It's time for soccer's 15 minutes
By MORRIS DALLA COSTA -- London Free Press
This is the type of tournament soccer in North America lives for.
Please notice we didn't say the type of tournament "soccer fans" live for. That's a given.
Major soccer tournaments enthrall fans throughout the soccer world for a month as they sit glued to the television set, no matter what hour of the day or night a game is being played.
But most importantly to the world governing bodies of soccer, these tournaments afford them the opportunity to get their game splashed on North American television.
In a sport that draws only regional interest at the best of times, the World Cup and Euro 2004 provide major marketing opportunities in the hope one day will come the major breakthrough the sport has looked for on this continent for many years.
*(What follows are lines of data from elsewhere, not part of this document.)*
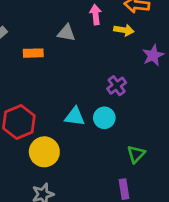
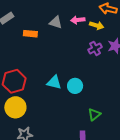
pink arrow: (96, 15) -> (78, 20), moved, turned -96
purple cross: (117, 86) -> (95, 48), moved
yellow circle: (44, 152) -> (15, 107), moved

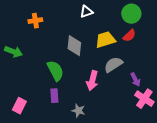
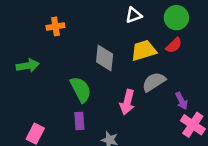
white triangle: (86, 12) -> (134, 15), moved
green arrow: (13, 52) -> (28, 66), turned -30

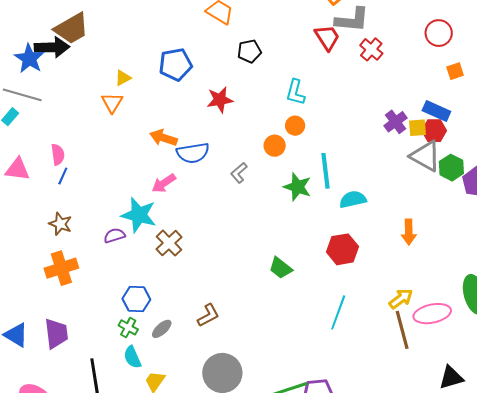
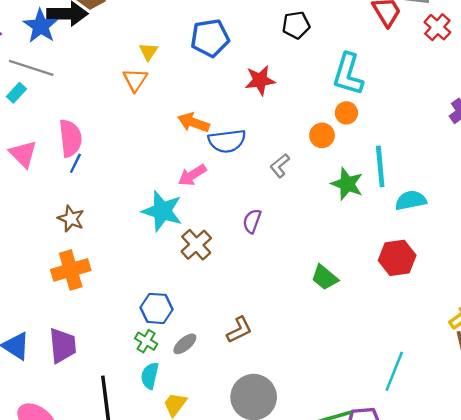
yellow triangle: (123, 78) -> (148, 52), turned -30
cyan L-shape: (295, 92) -> (348, 74), size x1.4
pink semicircle: (58, 155) -> (70, 138), size x1.5
pink triangle: (17, 169) -> (23, 154), turned 36
purple semicircle: (114, 236) -> (252, 221), moved, turned -55
cyan line: (338, 312) -> (394, 371), moved
cyan semicircle: (132, 357) -> (150, 376), turned 35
The Euro 2004 tournament, billed as the third most popular sporting event behind the Olympic Games and World Cup, begins tomorrow in Portugal. It will run through July 4.
While the World Cup is considered the premier soccer event, arguments have been made that this tournament poses a more difficult challenge. There aren't many weak teams in the European Cup.
There is always a particular pattern to these tournaments. Since they come along every four years, anticipation begins to build with the qualification rounds. Millions of soccer fans will watch the tournament all month. Media outlets that normally ignore soccer or relegate it to back pages will increase their coverage and play it prominently.
When you travel the streets, you'll see an increase in those annoying flags people stick on their cars supporting a particular side. Should two popular teams make it far into the tournament, stores will report a shortage of those flags.
For a month or so after the tournament, you'll notice more soccer stories and a renewed interest in the sport.
With time, soccer will find its level in North America yet again, struggling for recognition and its share of coverage falling somewhere between motocross and extreme cliff diving.
That is, until the next major tournament, the 2006 World Cup, when the pattern will pick up yet again.
It's too bad.
About the tournament. A top-priced ticket for the opener is $229.10, and that's in Canadian dollars.
Some of the best games of the tournament will be played early. On Sunday, defending champion France will play England. France is tagged as the tournament favourite but may have trouble because goaltender Fabien Barthez is not the same quality goaltender who led them to Euro and World Cup titles.
On Tuesday, Germany will play the Netherlands. These are traditional rivals who don't like each other much. The Dutch are supposed to be a team on the rise with a strong attack led by Patrick Kluivert and Ruud Van Nistelrooy. The Germans had a horrible time qualifying and are supposedly rebuilding.
But no matter how awful they look, beware of the Germans.
Later in the tournament, traditional underachiever Spain will play the host Portuguese . . . another classic.
The two toughest groups are Group B with France, England, Switzerland and Croatia and Group C with Sweden, Bulgaria, Denmark and Italy.
So enjoy the tournament. It should provide some outstanding soccer and, for a month at least, give the sport the recognition it deserves.